◆ **The task**:
The full listing should be written out verbatim, and its images should be dropped.
··· Data shown ···
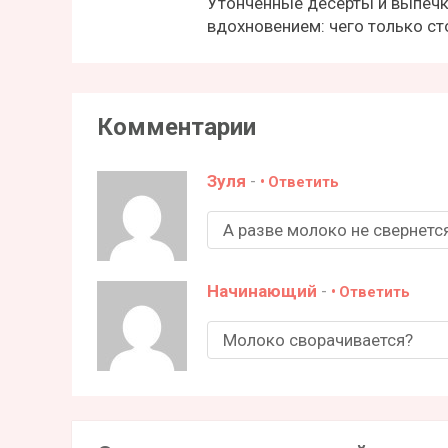
Утонченные десерты и выпечк
вдохновением: чего только с
Комментарии
Зуля
-
Ответить
А разве молоко не свернется
Начинающий
-
Ответить
Молоко сворачивается?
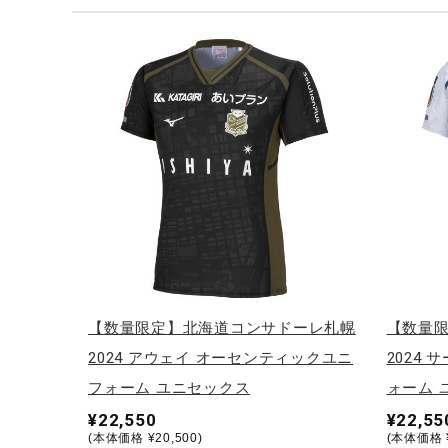
テニス／ソフトテニス
バドミントン
陸上競技
卓球
ソフトボール
柔道
ウィンタースポーツ
ワーキング
ウォーキングシューズ
【数量限定】北海道コンサドーレ札幌
【数量
ライフスタイルグッズ
2024 アウェイ オーセンティックユニ
2024
インナー
フォーム ユニセックス
ォーム 
¥22,550
¥22,55
寝具／ミズノスリープ
(本体価格 ¥20,500)
(本体価格 ¥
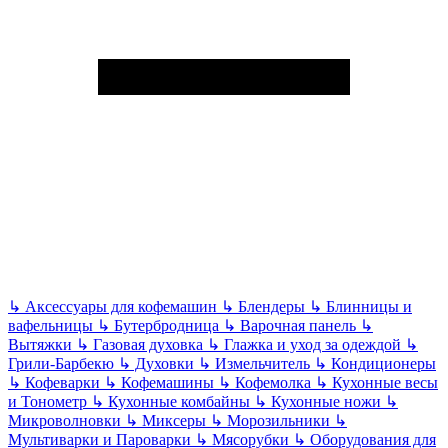
↳
Аксессуары для кофемашин
↳
Блендеры
↳
Блинницы и
вафельницы
↳
Бутербродница
↳
Варочная панель
↳
Вытяжки
↳
Газовая духовка
↳
Глажка и уход за одеждой
↳
Грили-Барбекю
↳
Духовки
↳
Измельчитель
↳
Кондиционеры
↳
Кофеварки
↳
Кофемашины
↳
Кофемолка
↳
Кухонные весы
и Тонометр
↳
Кухонные комбайны
↳
Кухонные ножи
↳
Микроволновки
↳
Миксеры
↳
Морозильники
↳
Мультиварки и Пароварки
↳
Мясорубки
↳
Оборудования для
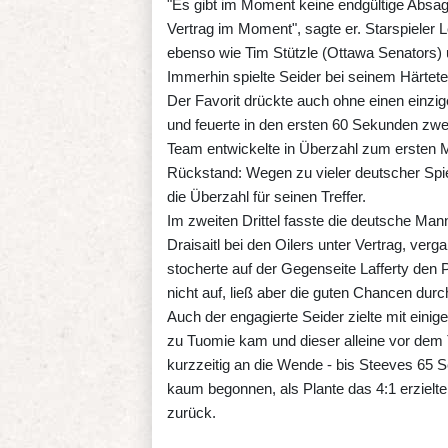
"Es gibt im Moment keine endgültige Absage
Vertrag im Moment", sagte er. Starspieler 
ebenso wie Tim Stützle (Ottawa Senators
Immerhin spielte Seider bei seinem Härtete
Der Favorit drückte auch ohne einen einz
und feuerte in den ersten 60 Sekunden zwe
Team entwickelte in Überzahl zum ersten M
Rückstand: Wegen zu vieler deutscher Spie
die Überzahl für seinen Treffer.
Im zweiten Drittel fasste die deutsche M
Draisaitl bei den Oilers unter Vertrag, ve
stocherte auf der Gegenseite Lafferty de
nicht auf, ließ aber die guten Chancen du
Auch der engagierte Seider zielte mit eini
zu Tuomie kam und dieser alleine vor dem 
kurzzeitig an die Wende - bis Steeves 65 S
kaum begonnen, als Plante das 4:1 erziel
zurück.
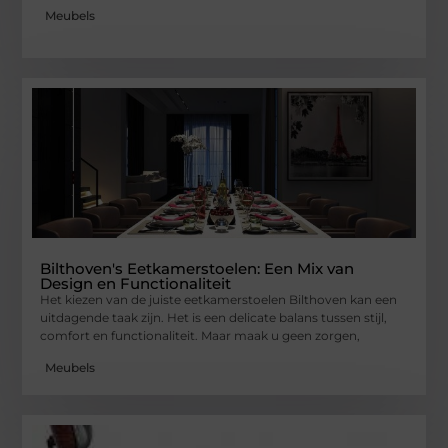
Meubels
Bilthoven's Eetkamerstoelen: Een Mix van
Design en Functionaliteit
Het kiezen van de juiste eetkamerstoelen Bilthoven kan een
uitdagende taak zijn. Het is een delicate balans tussen stijl,
comfort en functionaliteit. Maar maak u geen zorgen,
Meubels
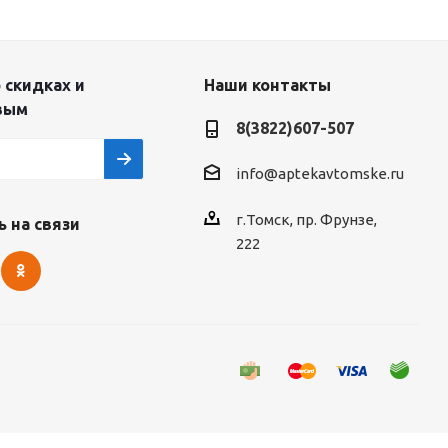
 скидках и
Наши контакты
вым
8(3822)607-507
info@aptekavtomske.ru
г.Томск, пр. Фрунзе,
 на связи
222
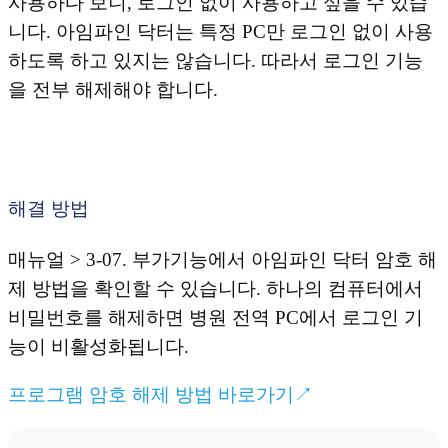
사용하다 보니, 로그인 없이 사용하고 싶을 수 있습
니다. 아임파인 닥터는 특정 PC만 로그인 없이 사용
하도록 하고 있지는 않습니다. 따라서 로그인 기능
을 전부 해제해야 합니다.
해결 방법
매뉴얼 > 3-07. 부가기능에서 아임파인 닥터 암호 해
제 방법을 확인할 수 있습니다. 하나의 컴퓨터에서
비밀번호를 해제하면 병원 전역 PC에서 로그인 기
능이 비활성화됩니다.
프로그램 암호 해제 방법 바로가기↗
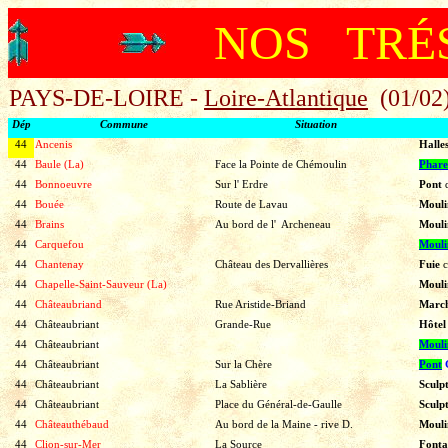
NOS TRÉ
PAYS-DE-LOIRE
-
Loire-Atlantique
(01/02
Dép
Commune
Situation
44
Ancenis
Halle
44
Baule (La)
Face la Pointe de Chémoulin
Phare
44
Bonnoeuvre
Sur l' Erdre
Pont
44
Bouée
Route de Lavau
Mouli
44
Brains
Au bord de l' Archeneau
Mouli
44
Carquefou
Mouli
44
Chantenay
Château des Dervallières
Fuie
c
44
Chapelle-Saint-Sauveur (La)
Mouli
44
Châteaubriand
Rue Aristide-Briand
March
44
Châteaubriant
Grande-Rue
Hôte
44
Châteaubriant
Mouli
44
Châteaubriant
Sur la Chère
Pont
44
Châteaubriant
La Sablière
Sculp
44
Châteaubriant
Place du Général-de-Gaulle
Sculp
44
Châteauthébaud
Au bord de la Maine - rive D.
Mouli
44
Clion-sur-Mer
La Source
Fonta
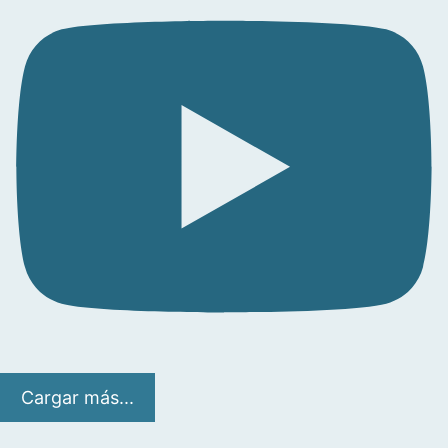
Cargar más...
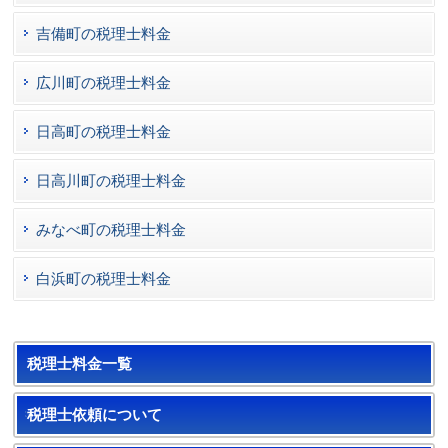
吉備町の税理士料金
広川町の税理士料金
日高町の税理士料金
日高川町の税理士料金
みなべ町の税理士料金
白浜町の税理士料金
税理士料金一覧
税理士依頼について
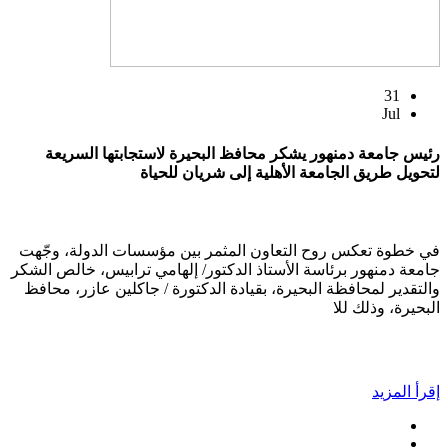
31
Jul
رئيس جامعة دمنهور يشكر محافظ البحيرة لاستجابتها السريعة
لتحويل طريق الجامعة الأهلية إلى شريان للحياة
في خطوة تعكس روح التعاون المثمر بين مؤسسات الدولة، وجّهت
جامعة دمنهور برئاسة الأستاذ الدكتور/ إلهامي ترابيس، خالص الشكر
والتقدير لمحافظة البحيرة، بقيادة الدكتورة / جاكلين عازر، محافظ
البحيرة، وذلك للا
إقرأ المزيد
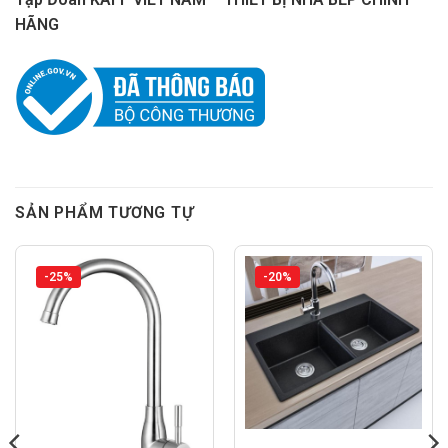
HÃNG
SẢN PHẨM TƯƠNG TỰ
-25%
-20%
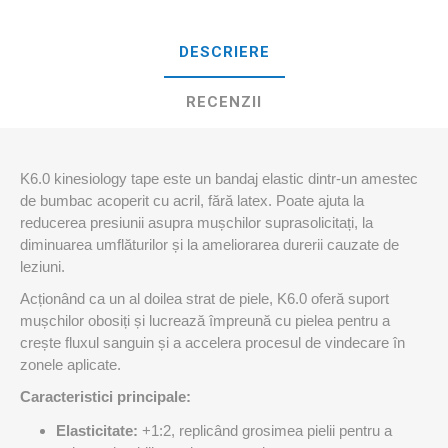
DESCRIERE
RECENZII
K6.0 kinesiology tape este un bandaj elastic dintr-un amestec
de bumbac acoperit cu acril, fără latex. Poate ajuta la
reducerea presiunii asupra mușchilor suprasolicitați, la
diminuarea umflăturilor și la ameliorarea durerii cauzate de
leziuni.
Acționând ca un al doilea strat de piele, K6.0 oferă suport
mușchilor obosiți și lucrează împreună cu pielea pentru a
crește fluxul sanguin și a accelera procesul de vindecare în
zonele aplicate.
Caracteristici principale:
Elasticitate:
+1:2, replicând grosimea pielii pentru a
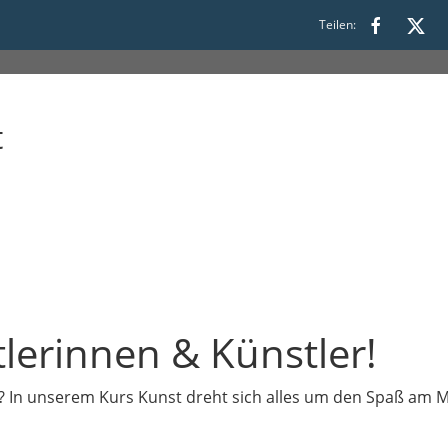
Teilen:
t
lerinnen & Künstler!
? In unserem Kurs Kunst dreht sich alles um den Spaß am M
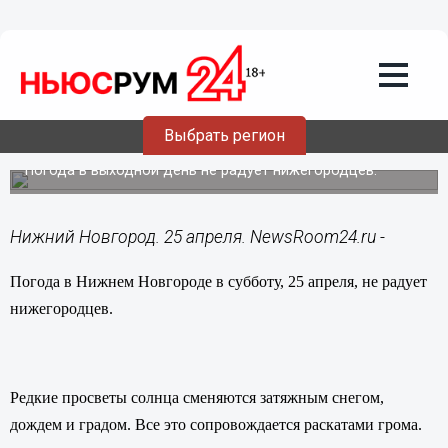
Общество
25.04.2015
13:48
Погода в Нижнем Новгороде 25 апреля:
Выбрать регион
снег, град, дождь и гром
Погода в выходной день не радует нижегородцев.
Нижний Новгород. 25 апреля. NewsRoom24.ru -
Погода в Нижнем Новгороде в субботу, 25 апреля, не радует
нижегородцев.
Редкие просветы солнца сменяются затяжным снегом,
дождем и градом. Все это сопровождается раскатами грома.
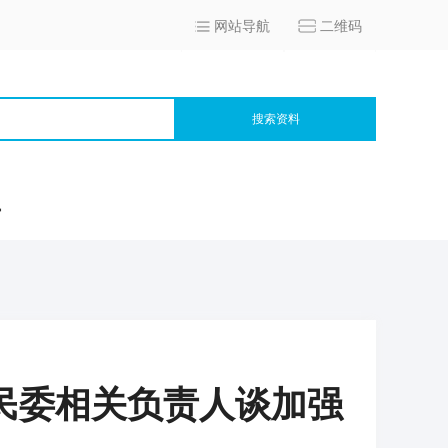
网站导航
二维码
搜索资料
宫
民委相关负责人谈加强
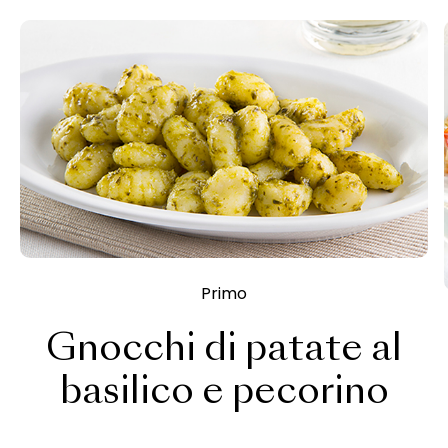
Primo
Gnocchi di patate al
basilico e pecorino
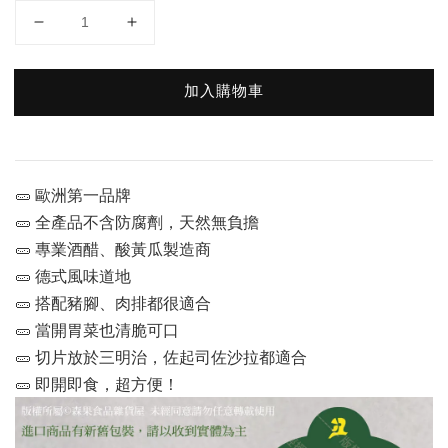
加入購物車
🥒 歐洲第一品牌
🥒 全產品不含防腐劑，天然無負擔
🥒 專業酒醋、酸黃瓜製造商
🥒 德式風味道地
🥒 搭配豬腳、肉排都很適合
🥒 當開胃菜也清脆可口
🥒 切片放於三明治，佐起司佐沙拉都適合
🥒 即開即食，超方便！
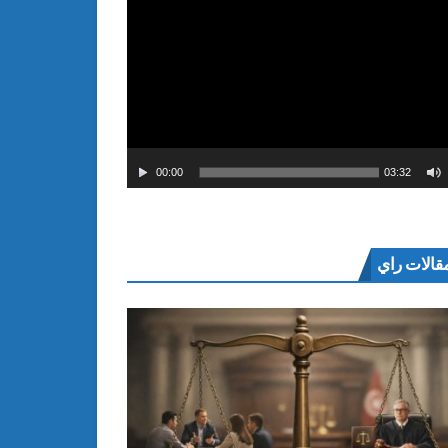
00:00
03:32
قالات راي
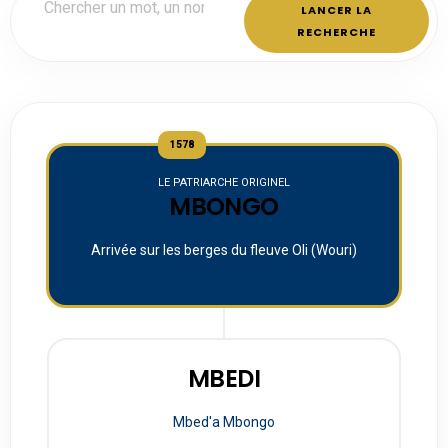
LANCER LA
RECHERCHE
1578
LE PATRIARCHE ORIGINEL
MBONGO
Arrivée sur les berges du fleuve Oli (Wouri)
MBEDI
Mbed'a Mbongo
···
◆ **Solution to this problem**:
Утонченные десерты и выпечк
вдохновением: чего только с
Комментарии
Зуля
-
Ответить
А разве молоко не свернется
Начинающий
-
Ответить
Молоко сворачивается?
テニス／ソフトテニス
バドミントン
陸上競技
卓球
ソフトボール
柔道
ウィンタースポーツ
ワーキング
ウォーキングシューズ
【数量限定】北海道コンサドーレ札幌
【数量
ライフスタイルグッズ
2024 アウェイ オーセンティックユニ
2024
インナー
フォーム ユニセックス
ォーム 
¥22,550
¥22,55
寝具／ミズノスリープ
(本体価格 ¥20,500)
(本体価格 ¥
↳
Аксессуары для кофемашин
↳
Блендеры
↳
Блинницы и
вафельницы
↳
Бутербродница
↳
Варочная панель
↳
Вытяжки
↳
Газовая духовка
↳
Глажка и уход за одеждой
↳
Грили-Барбекю
↳
Духовки
↳
Измельчитель
↳
Кондиционеры
↳
Кофеварки
↳
Кофемашины
↳
Кофемолка
↳
Кухонные весы
и Тонометр
↳
Кухонные комбайны
↳
Кухонные ножи
↳
Микроволновки
↳
Миксеры
↳
Морозильники
↳
Мультиварки и Пароварки
↳
Мясорубки
↳
Оборудования для
"Es gibt im Moment keine endgültige Absage
Vertrag im Moment", sagte er. Starspieler 
ebenso wie Tim Stützle (Ottawa Senators
Immerhin spielte Seider bei seinem Härtete
Der Favorit drückte auch ohne einen einz
und feuerte in den ersten 60 Sekunden zwe
Team entwickelte in Überzahl zum ersten M
Rückstand: Wegen zu vieler deutscher Spie
die Überzahl für seinen Treffer.
Im zweiten Drittel fasste die deutsche M
Draisaitl bei den Oilers unter Vertrag, ve
stocherte auf der Gegenseite Lafferty de
nicht auf, ließ aber die guten Chancen du
Auch der engagierte Seider zielte mit eini
zu Tuomie kam und dieser alleine vor dem 
kurzzeitig an die Wende - bis Steeves 65 S
kaum begonnen, als Plante das 4:1 erziel
zurück.
Meubels
Bilthoven's Eetkamerstoelen: Een Mix van
Design en Functionaliteit
Het kiezen van de juiste eetkamerstoelen Bilthoven kan een
uitdagende taak zijn. Het is een delicate balans tussen stijl,
comfort en functionaliteit. Maar maak u geen zorgen,
Meubels
 скидках и
Наши контакты
вым
8(3822)607-507
info@aptekavtomske.ru
г.Томск, пр. Фрунзе,
 на связи
222
사용하다 보니, 로그인 없이 사용하고 싶을 수 있습
니다. 아임파인 닥터는 특정 PC만 로그인 없이 사용
하도록 하고 있지는 않습니다. 따라서 로그인 기능
을 전부 해제해야 합니다.
해결 방법
매뉴얼 > 3-07. 부가기능에서 아임파인 닥터 암호 해
제 방법을 확인할 수 있습니다. 하나의 컴퓨터에서
비밀번호를 해제하면 병원 전역 PC에서 로그인 기
능이 비활성화됩니다.
프로그램 암호 해제 방법 바로가기↗
NOS TRÉ
PAYS-DE-LOIRE
-
Loire-Atlantique
(01/02
Dép
Commune
Situation
44
Ancenis
Halle
44
Baule (La)
Face la Pointe de Chémoulin
Phare
44
Bonnoeuvre
Sur l' Erdre
Pont
44
Bouée
Route de Lavau
Mouli
44
Brains
Au bord de l' Archeneau
Mouli
44
Carquefou
Mouli
44
Chantenay
Château des Dervallières
Fuie
c
44
Chapelle-Saint-Sauveur (La)
Mouli
44
Châteaubriand
Rue Aristide-Briand
March
44
Châteaubriant
Grande-Rue
Hôte
44
Châteaubriant
Mouli
44
Châteaubriant
Sur la Chère
Pont
44
Châteaubriant
La Sablière
Sculp
44
Châteaubriant
Place du Général-de-Gaulle
Sculp
44
Châteauthébaud
Au bord de la Maine - rive D.
Mouli
44
Clion-sur-Mer
La Source
Fonta
Cargar más...
吉備町の税理士料金
広川町の税理士料金
日高町の税理士料金
日高川町の税理士料金
みなべ町の税理士料金
白浜町の税理士料金
税理士料金一覧
税理士依頼について
31
Jul
رئيس جامعة دمنهور يشكر محافظ البحيرة لاستجابتها السريعة
لتحويل طريق الجامعة الأهلية إلى شريان للحياة
في خطوة تعكس روح التعاون المثمر بين مؤسسات الدولة، وجّهت
جامعة دمنهور برئاسة الأستاذ الدكتور/ إلهامي ترابيس، خالص الشكر
والتقدير لمحافظة البحيرة، بقيادة الدكتورة / جاكلين عازر، محافظ
البحيرة، وذلك للا
إقرأ المزيد
HÃNG
SẢN PHẨM TƯƠNG TỰ
-25%
-20%
DESCRIERE
RECENZII
K6.0 kinesiology tape este un bandaj elastic dintr-un amestec
de bumbac acoperit cu acril, fără latex. Poate ajuta la
reducerea presiunii asupra mușchilor suprasolicitați, la
diminuarea umflăturilor și la ameliorarea durerii cauzate de
leziuni.
Acționând ca un al doilea strat de piele, K6.0 oferă suport
mușchilor obosiți și lucrează împreună cu pielea pentru a
crește fluxul sanguin și a accelera procesul de vindecare în
zonele aplicate.
Caracteristici principale:
Elasticitate:
+1:2, replicând grosimea pielii pentru a
Teilen:
t
lerinnen & Künstler!
? In unserem Kurs Kunst dreht sich alles um den Spaß am M
Общество
25.04.2015
13:48
Погода в Нижнем Новгороде 25 апреля:
Выбрать регион
снег, град, дождь и гром
Погода в выходной день не радует нижегородцев.
Нижний Новгород. 25 апреля. NewsRoom24.ru -
Погода в Нижнем Новгороде в субботу, 25 апреля, не радует
нижегородцев.
Редкие просветы солнца сменяются затяжным снегом,
дождем и градом. Все это сопровождается раскатами грома.
网站导航
二维码
搜索资料
宫
民委相关负责人谈加强
Primo
Gnocchi di patate al
basilico e pecorino
加入購物車
🥒 歐洲第一品牌
🥒 全產品不含防腐劑，天然無負擔
🥒 專業酒醋、酸黃瓜製造商
🥒 德式風味道地
🥒 搭配豬腳、肉排都很適合
🥒 當開胃菜也清脆可口
🥒 切片放於三明治，佐起司佐沙拉都適合
🥒 即開即食，超方便！
00:00
03:32
قالات راي
LANCER LA
RECHERCHE
1578
LE PATRIARCHE ORIGINEL
MBONGO
Arrivée sur les berges du fleuve Oli (Wouri)
MBEDI
Mbed'a Mbongo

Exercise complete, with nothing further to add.